Figure 6. Recruitments of H1.2, Cul4A and PAF1 at HoxA2 locus via RNAPII pSer2

293T cells were treated with DMSO or flavopiridol (200 nM) for 3 h, and ChIP assays of the HoxA2 locus were performed using indicated antibodies. ChIP-enriched DNA was quantified by qPCR using the primers indicated at the bottom. The dotted lines represent the signal from negative control rabbit IgG. The data are the means of three independent experiments ± S.D. See also Figure S5.

Figure 7. Selective recognition of RNAPII pSer2 by H1.2

(A) Cell extracts were prepared from DMSO-treated or flavopiridol-treated cells and incubated with GST (lanes 2, 4, 7 and 8), GST-H1.2 (lanes 3 and 5), GST-CDRW (lanes 8 and 10), Flag peptide (lanes 12 and 14) or Flag-PAF1 complex (lanes 13 and 15) immobilized on beads. After extensive washing, RNAPII binding was analyzed by immunoblot with anti-RNAPII antibody. Lanes 1, 6 and 11 represent 10% of the input. (B) The biotinylated CTD heptapeptide repeats that were unmodified or phosphorylated at either position Ser2 or Ser5 were immobilized onto streptavidin-agarose beads and incubated with Flag-H1.2. H1.2 binding to the CTD peptides was determined by immunoblotting with anti-Flag antibody. Input corresponds to 10% of H1.2 used in the binding reactions. (C) Unmodified or phosphorylated CTD peptides were immobilized and incubated with the indicated H1.2 domains, and then pull-down assays were preformed as in (B).
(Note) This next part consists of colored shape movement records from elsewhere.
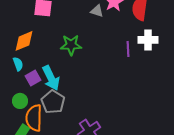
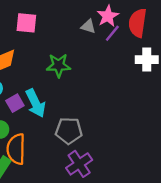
purple line: (128, 49) -> (112, 33), moved, turned 42
gray pentagon: (53, 102) -> (69, 131), moved, turned -30

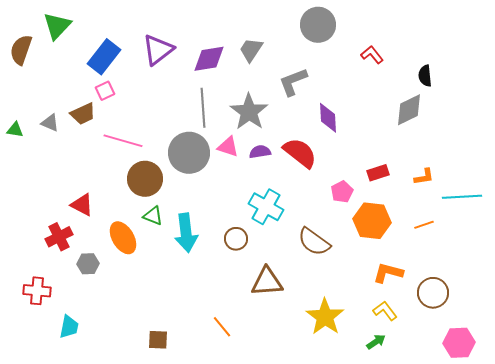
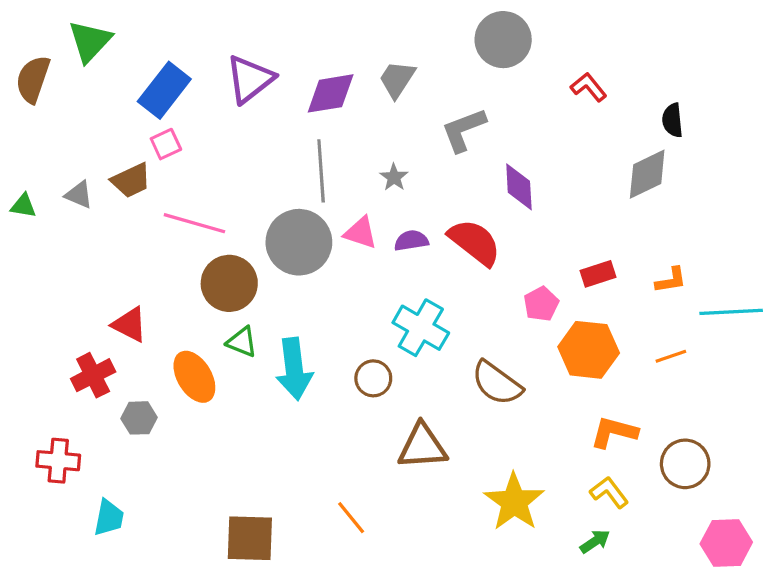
gray star: (249, 112) -> (394, 177), size x0.5
brown square: (158, 340) -> (250, 538), size x1.6

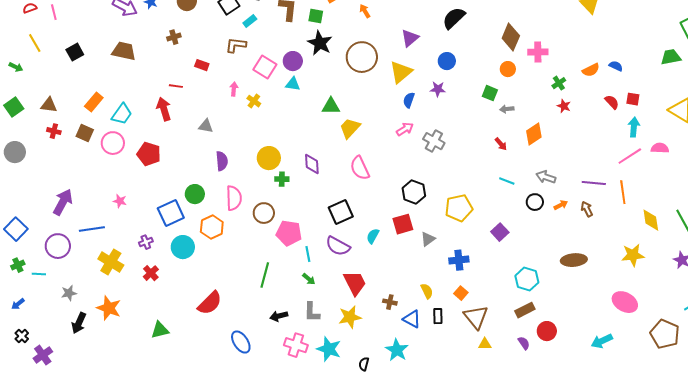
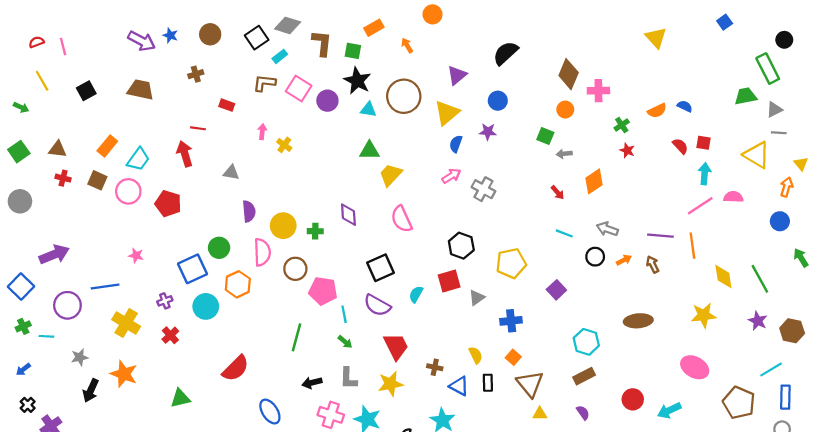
pink square: (265, 67) -> (299, 88), moved
cyan triangle: (293, 84) -> (368, 110), moved
yellow circle: (269, 158) -> (283, 226), moved
purple arrow: (63, 202) -> (54, 254), moved, turned 40
red circle: (547, 331) -> (633, 399), moved

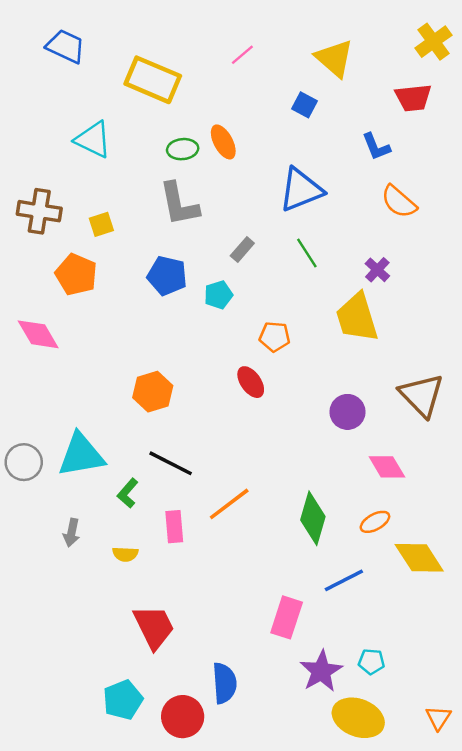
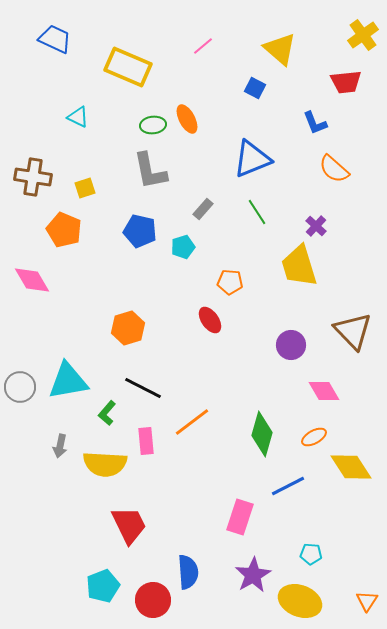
cyan triangle: (93, 140) -> (78, 117), size x0.7
yellow semicircle: (125, 554) -> (105, 464), size x2.0
purple star: (321, 671) -> (253, 575), moved

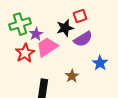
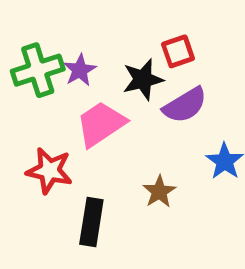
purple star: (36, 34) -> (80, 70), moved
red star: (25, 53) -> (49, 171), moved, turned -30

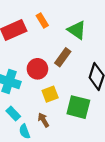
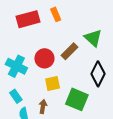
green triangle: (77, 30) -> (93, 38), moved
brown arrow: (43, 120) -> (43, 107), turned 32

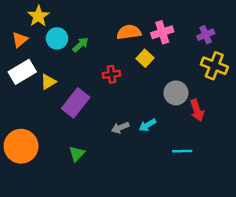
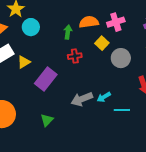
green arrow: (81, 45) -> (68, 32), moved, turned -40
gray circle: (176, 93) -> (121, 58), moved
gray arrow: (120, 128) -> (82, 99), size x1.5
cyan line: (182, 151) -> (122, 110), moved

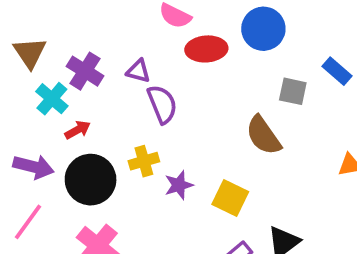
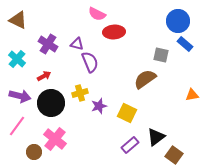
blue circle: (263, 29) -> (178, 21), moved
brown triangle: (30, 53) -> (18, 20), moved, turned -30
cyan cross: (52, 99) -> (17, 59), moved
brown semicircle: (263, 135) -> (145, 79), turned 90

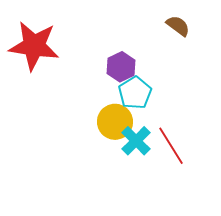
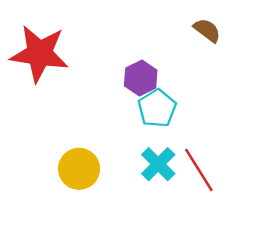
yellow circle: (115, 122) -> (79, 169), moved

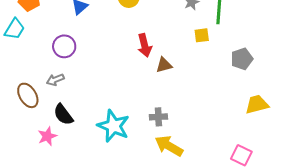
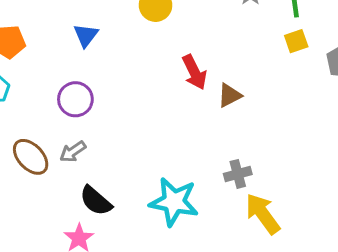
yellow square: (202, 35) -> (296, 41), moved
brown ellipse: (28, 95) -> (31, 157), moved
yellow arrow: (169, 146) -> (263, 214), turned 36

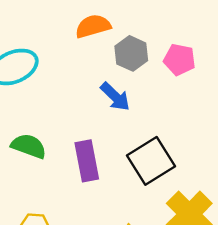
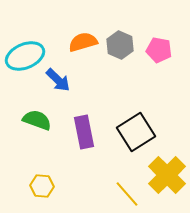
orange semicircle: (93, 26) -> (83, 42), moved
blue arrow: (115, 97) -> (58, 80), moved

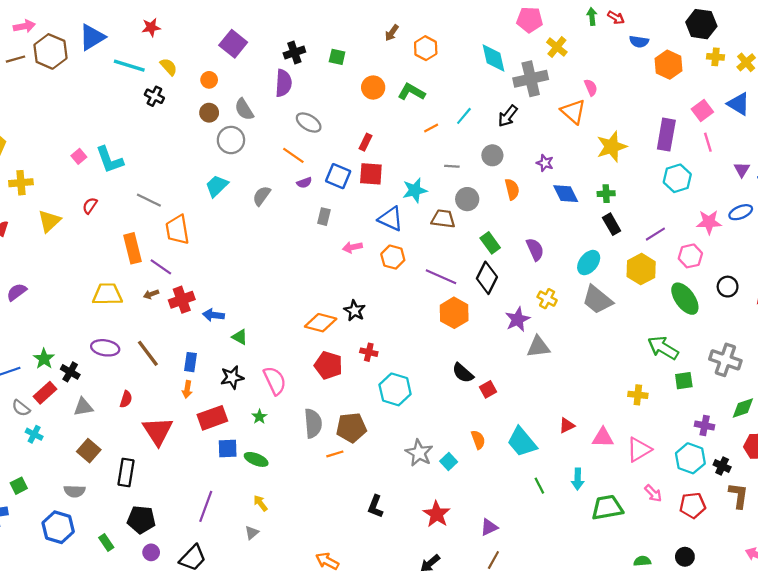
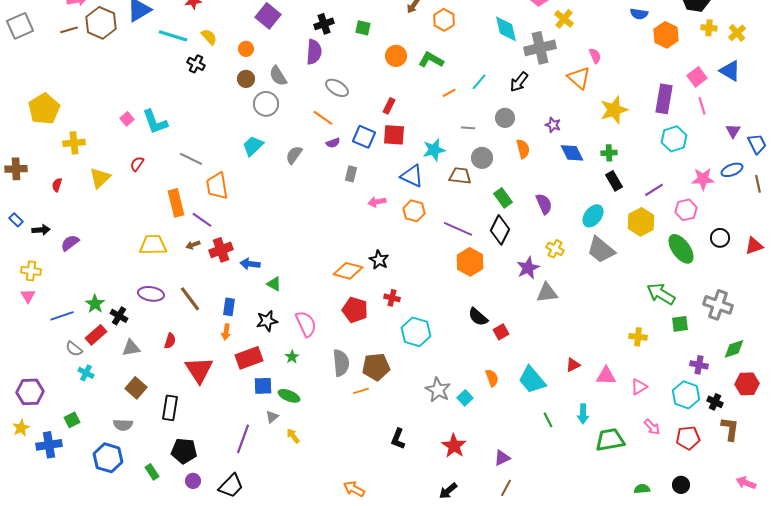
pink triangle: (639, 450) -> (639, 387), size x0.7
gray triangle: (252, 533) -> (272, 417), moved

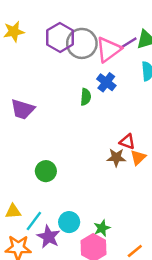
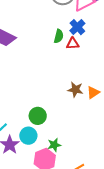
red triangle: (127, 142) -> (73, 44), moved, turned -32
green circle: (46, 171) -> (38, 116), moved

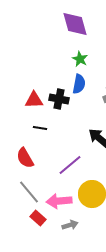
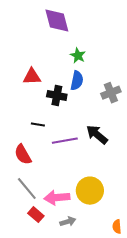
purple diamond: (75, 24) -> (57, 21), moved
red triangle: (34, 100) -> (32, 77), moved
purple line: (70, 165) -> (65, 141), moved, turned 30

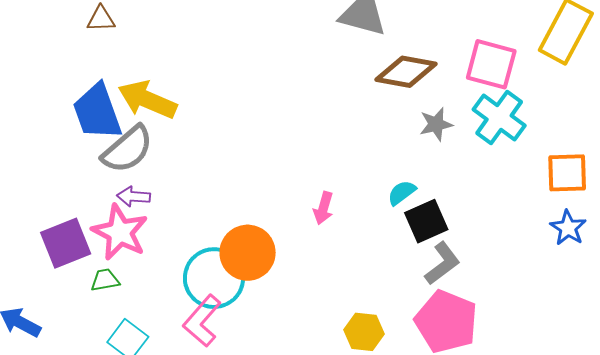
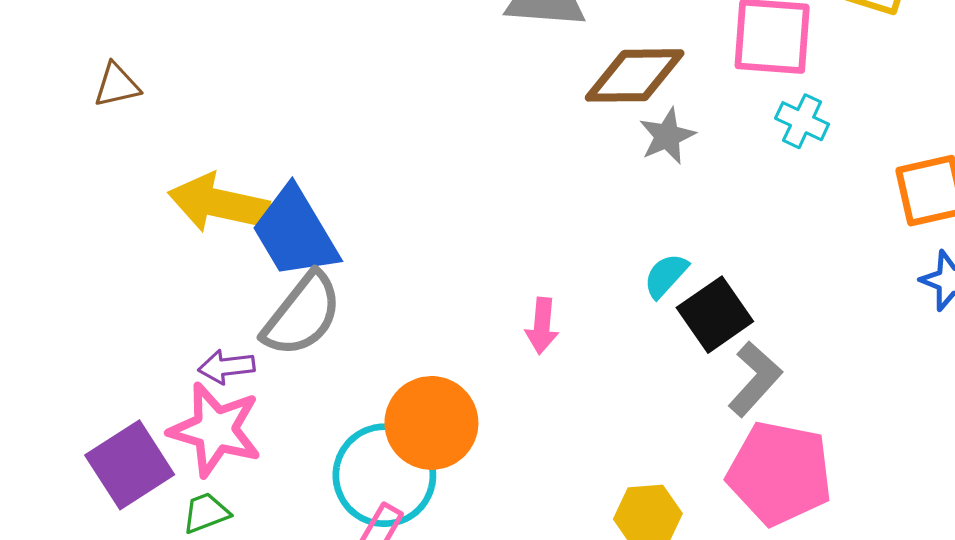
blue trapezoid: (97, 112) -> (295, 233), moved
cyan cross: (499, 118) -> (802, 121), size x0.6
gray star: (436, 124) -> (667, 136), moved
gray semicircle: (127, 149) -> (302, 315), moved

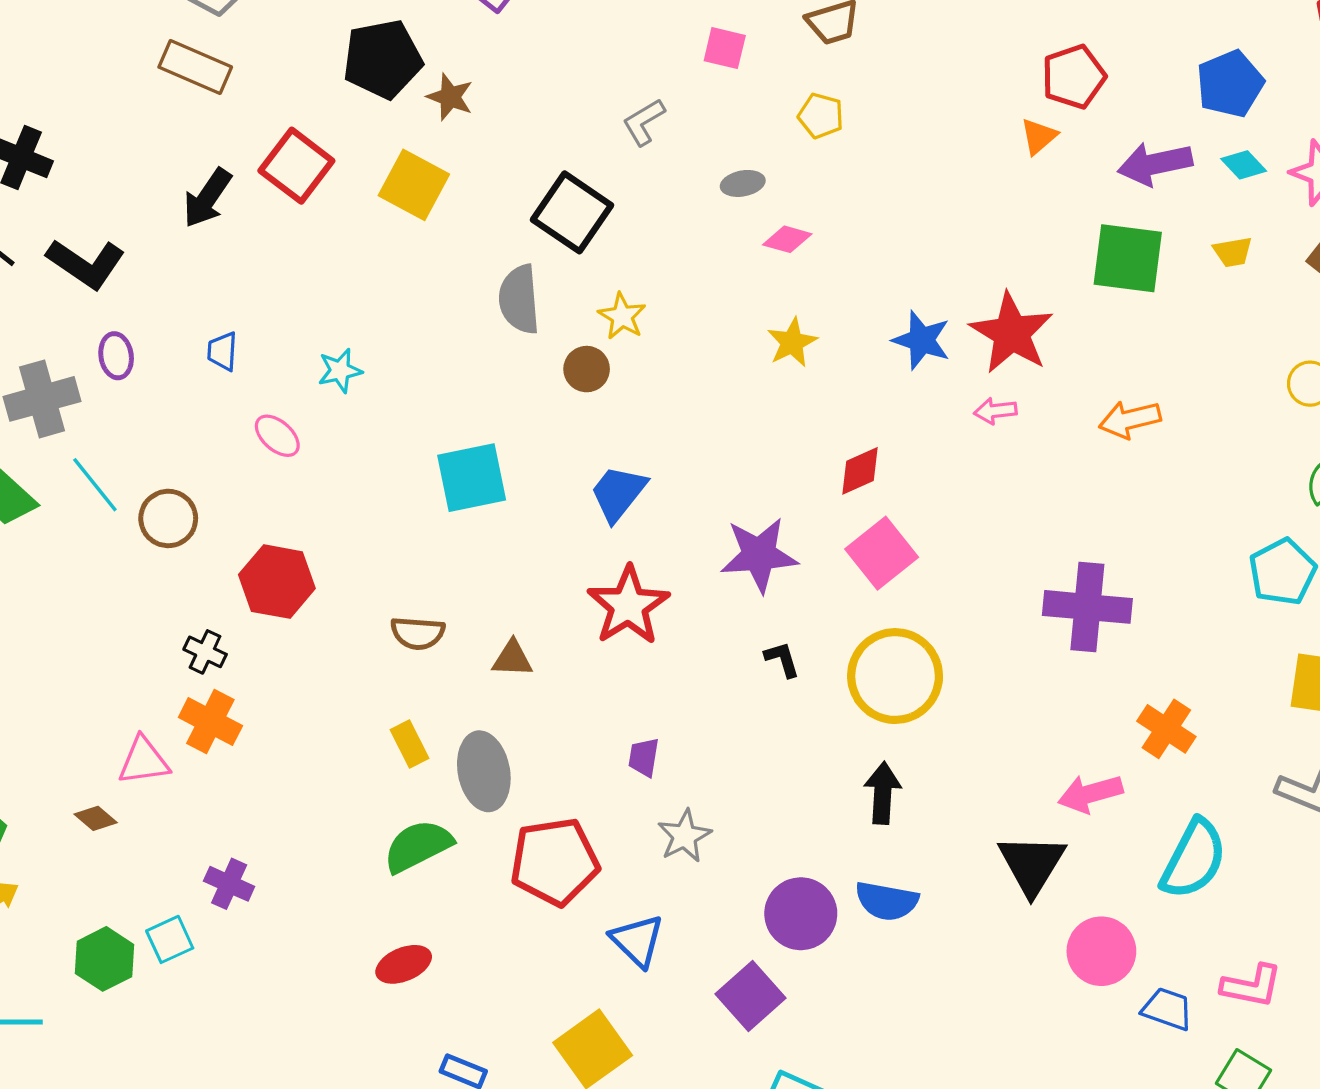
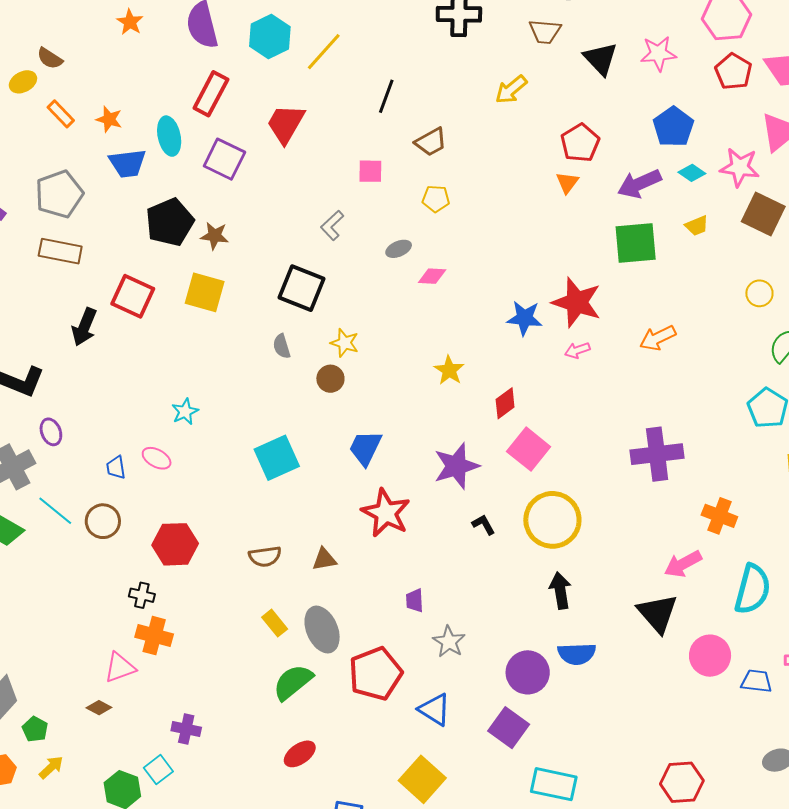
gray semicircle: (519, 299) -> (282, 346), size x0.6
yellow star: (792, 342) -> (449, 370), moved
blue trapezoid: (222, 351) -> (116, 467), moved

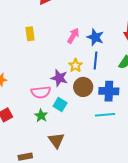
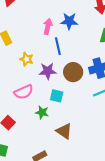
blue line: (96, 61) -> (58, 46), moved
yellow star: (76, 65) -> (27, 59), moved
pink semicircle: (41, 92) -> (24, 92), moved

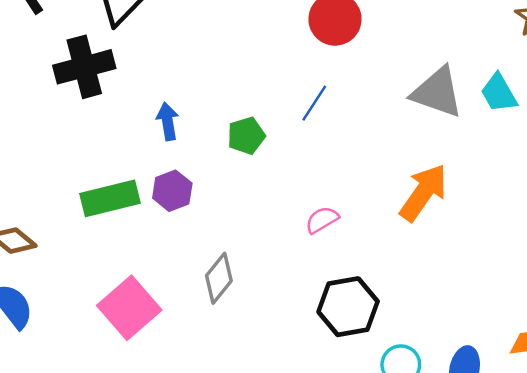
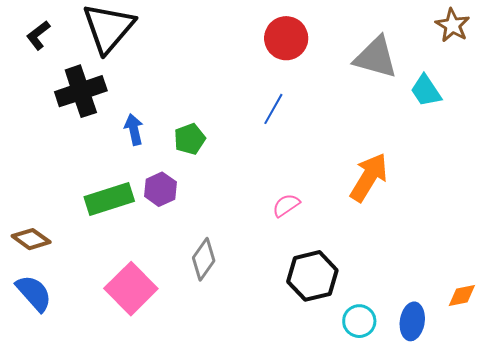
gray triangle: (437, 92) -> (376, 57), moved
blue arrow: (168, 121) -> (134, 130), moved
green pentagon: (246, 136) -> (190, 139), moved

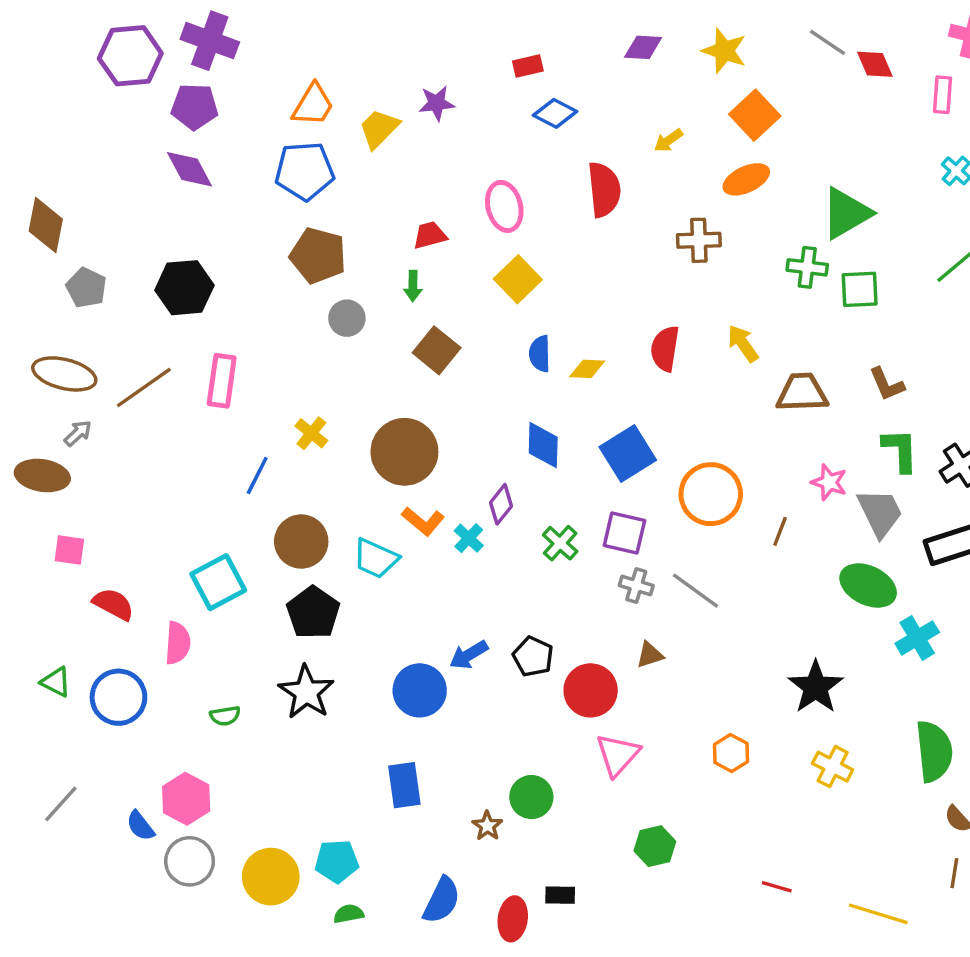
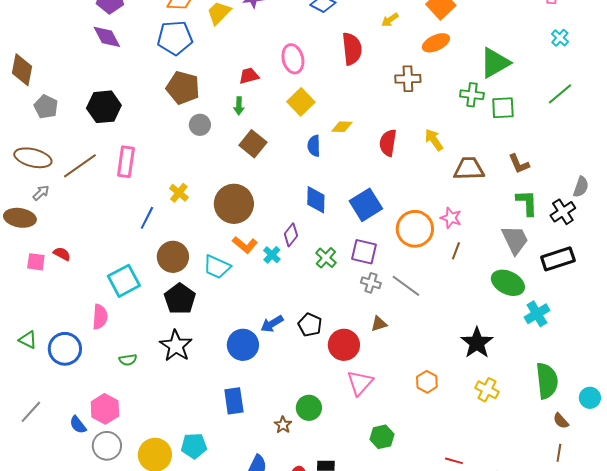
yellow diamond: (587, 369) -> (342, 127), moved
pink star: (829, 482) -> (451, 218), moved
red semicircle: (113, 604) -> (62, 254), moved, size x0.7

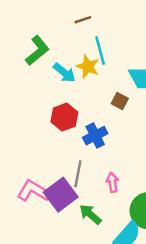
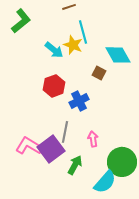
green L-shape: (37, 51) -> (21, 21), moved
green arrow: (90, 214) -> (75, 165), turned 78

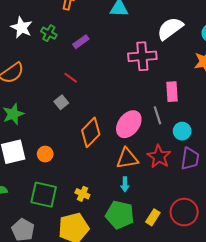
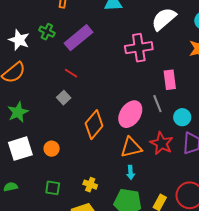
white star: (22, 27) -> (19, 40), moved
purple rectangle: (81, 42) -> (78, 38), size x1.8
green square: (44, 195) -> (53, 188), size x0.6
Lane 1 represents 10% of H1.2 domains used in the binding reactions. (D) Cell extracts were prepared from DMSO- or flavopiridol-treated cells as in (A), and immunoprecipitated with anti-H1.2 antibody. The amount and phosphorylation level of RNAPII pulled down were examined by immunoblotting. (E) The Ser2 phosphorylated CTD peptides were immobilized and incubated with the Cul4A and PAF1 complexes in the presence or absence of H1.2, and then pull-down assays were performed as in (B). (F) Model for the cooperative role of H1.2, Cul4A and PAF1. Our studies present evidence for H1.2 action targeting post-initiation steps, in which H1.2 selectively recognizes RNAPII CTD Ser2 phosphorylation and brings the Cul4A and PAF1 complexes to target genes. The recruitment and activity of the Cul4A and PAF1 complexes, in turn, stimulate H4K31 ubiquitylation, H3K4me3 and H3K79me2, thereby leading to more productive elongation phase of transcription. Therefore, selective tethering of H1.2 to target loci via CTD Ser2 phosphorylation is essential for the Cul4A and PAF1 complexes to maintain an active state of gene transcription.